Many homebuyers often consider buying a property with an existing second unit or the potential to make one. First time homebuyers especially, look for the added income a basement apartment could generate. There can be many financial advantages with having a secondary unit, but as well the buyer needs to know the legal implications.
Buyers should be referring to their lawyers or accountants for legal and financial advice. As well, there are a number of details they should be keeping in mind.
Building and fire code and municipal zoning bylaws will impact whether a second suite is legal or not. Each municipality has its own variations of these bylaws.
If a buyer intends to create a legal second unit, they need to determine if the property qualifies under the bylaws of that municipality. If not, the buyer will need to determine if he is willing to make the necessary changes to create a legal apartment. A building permit is always necessary, even when construction is not taking place.
Zoning requirements, safety systems and building issues will determine any construction plans. A General Inspection for Fire Code Compliance must be completed by the Electrical Safety Authority, once you have a second suite. The inspection will look at both the owner's unit and the rental portion for fire code compliance.
If you are looking at a property that already has a second suite, and you want to determine whether it is legal, you will want to know if it has met the municipality's necessary requirements. They would have to inspect the unit and determine if it met the required standards. Both new and existing apartments require a General Inspection for Fire Code Compliance.
Before you commit to having an apartment in your home, you will want to know your liabilities and responsibilities.
The cost to retrofit your property will depend on its current condition. The rent collected must be declared as income, however you can deduct direct expenses that relate to operating the rental unit, like appliances being replaced and indirect expenses like shared costs with the rest of the house, for example utilities and mortgage interest. The direct expenses that relate to the second unit are 100 per cent deductable while the indirect expenses will depend on the portion of the house that they take up. (For example the apartment might be 1/3rd of the entire property.)

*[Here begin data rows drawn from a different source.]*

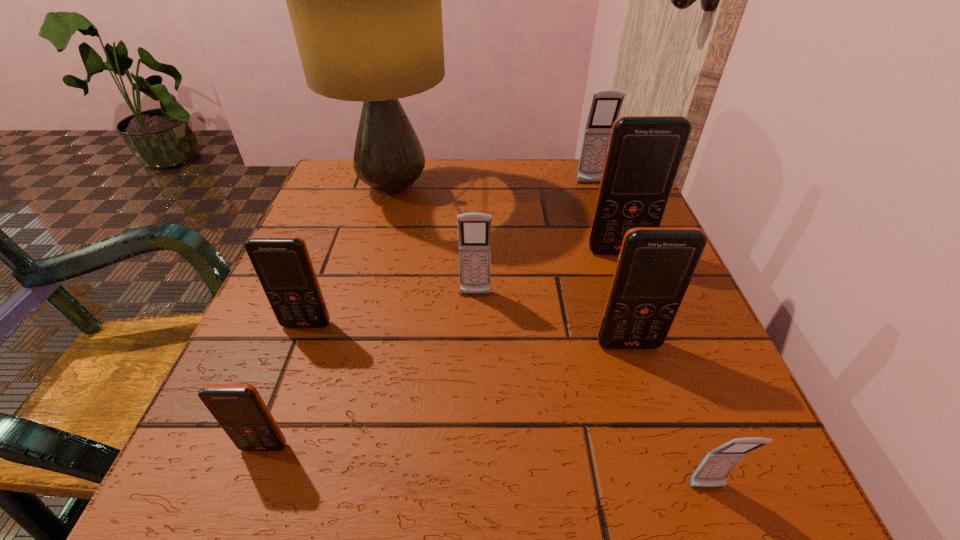 Where is `the tallest object`? The height and width of the screenshot is (540, 960). the tallest object is located at coordinates (364, 0).

This screenshot has height=540, width=960. What are the coordinates of `lampshade` in the screenshot? It's located at (364, 0).

The height and width of the screenshot is (540, 960). Identify the location of the biggest orange cellular telephone. (644, 153).

This screenshot has height=540, width=960. Find the location of `the seventh shortest object`. the seventh shortest object is located at coordinates (644, 153).

Locate an element on the screen. the farthest cellular telephone is located at coordinates (605, 107).

At what (x,y) coordinates should I click in order to perform the action: click on the biggest gray cellular telephone. Please return your answer as a coordinate pair (x, y). The height and width of the screenshot is (540, 960). Looking at the image, I should click on (605, 107).

Where is `the second biggest orange cellular telephone`? Image resolution: width=960 pixels, height=540 pixels. the second biggest orange cellular telephone is located at coordinates (655, 265).

The width and height of the screenshot is (960, 540). Find the location of `the third nearest object`. the third nearest object is located at coordinates (655, 265).

Where is `the fifth nearest cellular telephone`? The image size is (960, 540). the fifth nearest cellular telephone is located at coordinates (474, 229).

In order to click on the second biggest gray cellular telephone in this screenshot , I will do `click(474, 229)`. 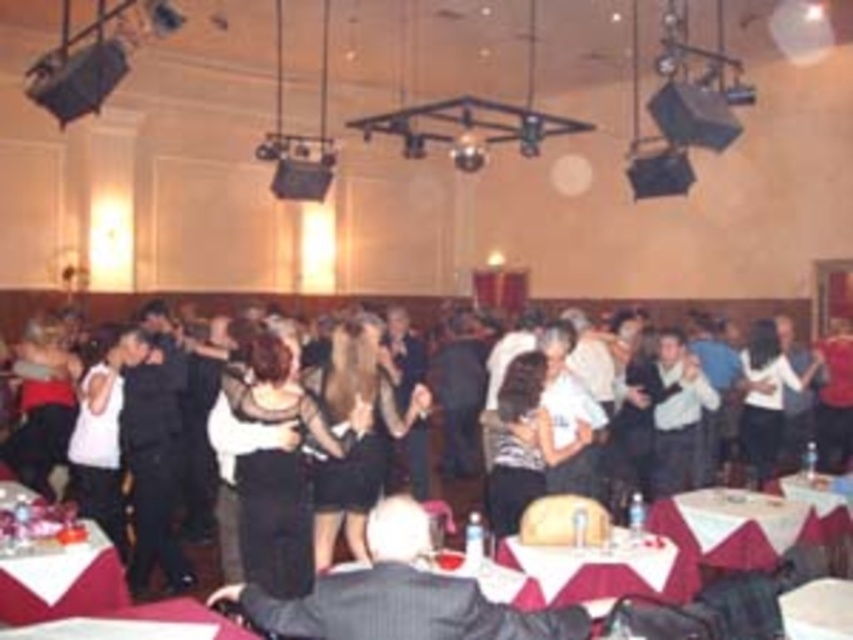 Question: Can you confirm if dark gray suit at lower center is positioned to the left of smooth white tablecloth at lower left?

Choices:
 (A) yes
 (B) no

Answer: (B)

Question: Which point is closer to the camera taking this photo?

Choices:
 (A) (805, 602)
 (B) (381, 531)

Answer: (B)

Question: Can you confirm if dark gray suit at lower center is positioned to the left of smooth white table at lower center?

Choices:
 (A) yes
 (B) no

Answer: (B)

Question: Where is smooth white tablecloth at lower left located in relation to white paper at lower right in the image?

Choices:
 (A) above
 (B) below

Answer: (A)

Question: Which point is closer to the camera?

Choices:
 (A) black satin dress at center
 (B) smooth white tablecloth at lower left

Answer: (B)

Question: Which of these objects is positioned farthest from the dark gray suit at lower center?

Choices:
 (A) white tablecloth at lower center
 (B) white paper at lower right

Answer: (A) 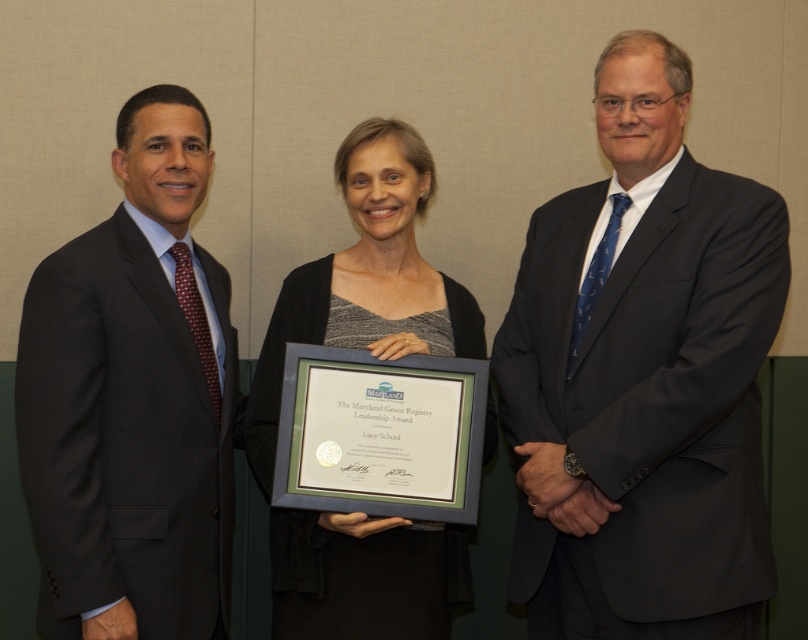 You are a photographer adjusting your camera settings to focus on two points in the image. The first point is at coordinate point (617, 435) and the second is at point (163, 403). Which point should you focus on if you want to capture the subject that is closer to the camera?

Point (617, 435) is closer to the camera than point (163, 403), so you should focus on point (617, 435) to capture the subject that is closer to the camera. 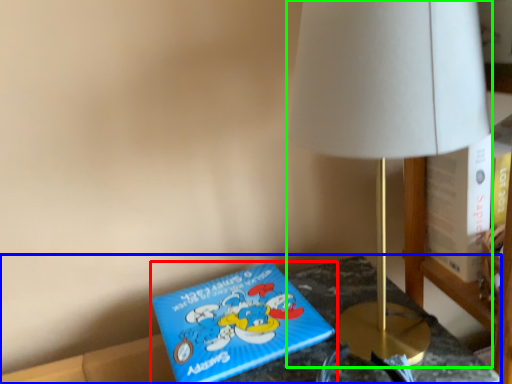 Question: Considering the real-world distances, which object is closest to book (highlighted by a red box)? furniture (highlighted by a blue box) or lamp (highlighted by a green box).

Choices:
 (A) furniture
 (B) lamp

Answer: (A) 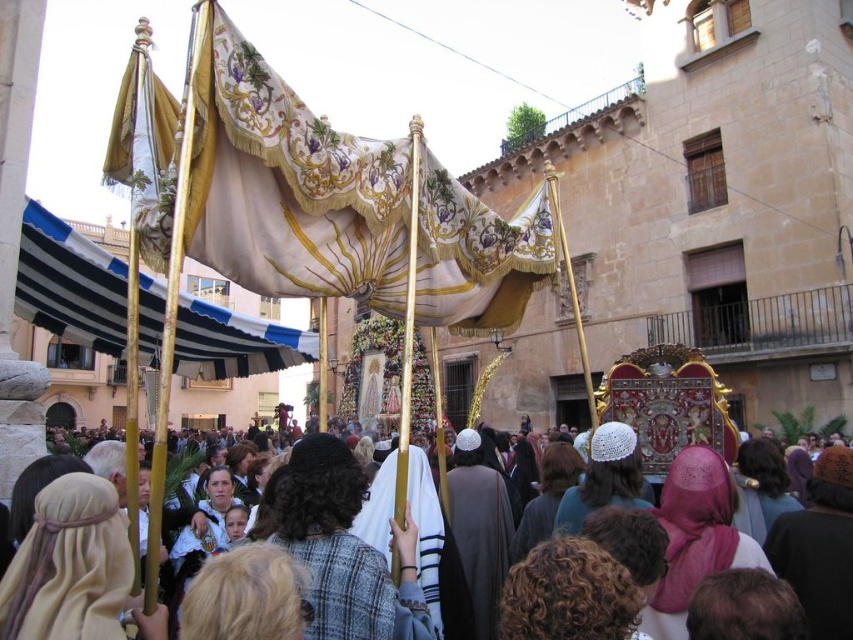 Based on the photo, you are a photographer trying to capture the blue and white striped fabric at left and the dark gray woolen robe at center in a single shot. Which object should you focus on first to ensure both are in focus?

You should focus on the dark gray woolen robe at center first because it is farther away than the blue and white striped fabric at left, ensuring both are in focus when using depth of field.

You are standing at the center of the street and want to locate the gold embroidered canopy at center. According to the coordinates provided, in which direction should you look to find it?

The gold embroidered canopy at center is located at coordinates point (289, 186), which is to the lower right from your current position at the center of the street.

You are a photographer trying to capture the gold embroidered flag at upper left and the dark gray woolen robe at center in a single shot. Based on their positions, which object appears taller in the image?

The gold embroidered flag at upper left appears taller than the dark gray woolen robe at center in the image because the gold embroidered flag at upper left has a greater height compared to dark gray woolen robe at center.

Buyers should discuss with their accountants the advantages and disadvantages of deducting CCA (capital cost allowance) from their income. There are consequences to be considered when dealing with selling said property if CCA has been claimed, pertaining to the secondary unit no longer being considered part of your personal residence. (The equity earned on your personal residence is exempt from being taxed, upon selling, however if claimed, the owner would forego tax benefits from the sale of the property on the second unit portion of the property)
Many of the secondary units found in Toronto properties are not legal or retrofitted. You should be made aware of whether or not it is, before proceeding with a purchase, so that you know which direction you want to take and to protect your interest.